Task objective.
Locate the word "über" in the entries below, then gather every line that holds it.

Stored data entries:
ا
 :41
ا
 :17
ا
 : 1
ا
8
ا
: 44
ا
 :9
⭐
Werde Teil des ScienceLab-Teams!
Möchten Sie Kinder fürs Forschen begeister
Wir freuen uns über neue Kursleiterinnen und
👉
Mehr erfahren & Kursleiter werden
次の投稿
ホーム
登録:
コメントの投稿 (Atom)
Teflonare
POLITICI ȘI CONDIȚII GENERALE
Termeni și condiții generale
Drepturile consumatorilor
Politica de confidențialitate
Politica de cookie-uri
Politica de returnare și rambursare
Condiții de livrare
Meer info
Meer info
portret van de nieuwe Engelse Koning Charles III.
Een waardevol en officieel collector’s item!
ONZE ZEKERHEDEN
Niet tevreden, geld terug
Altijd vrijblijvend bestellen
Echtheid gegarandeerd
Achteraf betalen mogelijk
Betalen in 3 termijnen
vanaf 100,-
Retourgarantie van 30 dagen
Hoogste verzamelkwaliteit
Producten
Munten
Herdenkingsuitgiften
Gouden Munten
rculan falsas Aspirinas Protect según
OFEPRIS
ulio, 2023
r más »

---

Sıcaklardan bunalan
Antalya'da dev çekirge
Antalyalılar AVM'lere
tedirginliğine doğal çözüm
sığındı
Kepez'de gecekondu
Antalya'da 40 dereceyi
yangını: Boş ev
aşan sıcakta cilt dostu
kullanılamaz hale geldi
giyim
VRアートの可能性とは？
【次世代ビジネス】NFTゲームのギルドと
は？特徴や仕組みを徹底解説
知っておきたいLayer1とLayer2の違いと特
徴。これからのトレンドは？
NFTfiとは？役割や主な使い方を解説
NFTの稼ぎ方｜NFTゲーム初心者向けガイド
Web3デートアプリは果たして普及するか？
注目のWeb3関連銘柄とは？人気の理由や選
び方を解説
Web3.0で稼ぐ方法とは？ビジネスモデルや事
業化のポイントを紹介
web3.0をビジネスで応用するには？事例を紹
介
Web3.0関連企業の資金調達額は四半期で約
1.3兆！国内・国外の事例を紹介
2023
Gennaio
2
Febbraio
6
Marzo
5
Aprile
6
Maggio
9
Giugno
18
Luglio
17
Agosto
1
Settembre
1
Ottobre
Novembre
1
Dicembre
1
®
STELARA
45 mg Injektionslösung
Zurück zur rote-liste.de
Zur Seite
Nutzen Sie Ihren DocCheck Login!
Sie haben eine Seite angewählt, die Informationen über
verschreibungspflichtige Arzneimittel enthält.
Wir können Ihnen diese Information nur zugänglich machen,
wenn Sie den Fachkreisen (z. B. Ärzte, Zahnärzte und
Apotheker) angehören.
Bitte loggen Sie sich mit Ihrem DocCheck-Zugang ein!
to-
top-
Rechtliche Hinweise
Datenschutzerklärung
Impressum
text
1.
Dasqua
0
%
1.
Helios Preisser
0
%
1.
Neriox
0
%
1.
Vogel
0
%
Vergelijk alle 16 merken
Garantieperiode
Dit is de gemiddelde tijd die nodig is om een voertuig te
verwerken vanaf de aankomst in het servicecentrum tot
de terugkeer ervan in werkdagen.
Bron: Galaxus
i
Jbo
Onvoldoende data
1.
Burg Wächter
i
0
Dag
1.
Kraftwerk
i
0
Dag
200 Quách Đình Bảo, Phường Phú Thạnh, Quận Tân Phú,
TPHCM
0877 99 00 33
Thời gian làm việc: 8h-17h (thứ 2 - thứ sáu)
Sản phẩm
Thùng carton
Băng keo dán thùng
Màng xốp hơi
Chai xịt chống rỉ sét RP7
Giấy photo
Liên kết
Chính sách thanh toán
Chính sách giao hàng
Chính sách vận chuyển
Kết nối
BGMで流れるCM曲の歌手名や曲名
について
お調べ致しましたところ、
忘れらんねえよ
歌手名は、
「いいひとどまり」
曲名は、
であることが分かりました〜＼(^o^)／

Answer for the task.
Wir freuen uns über neue Kursleiterinnen und
Sie haben eine Seite angewählt, die Informationen über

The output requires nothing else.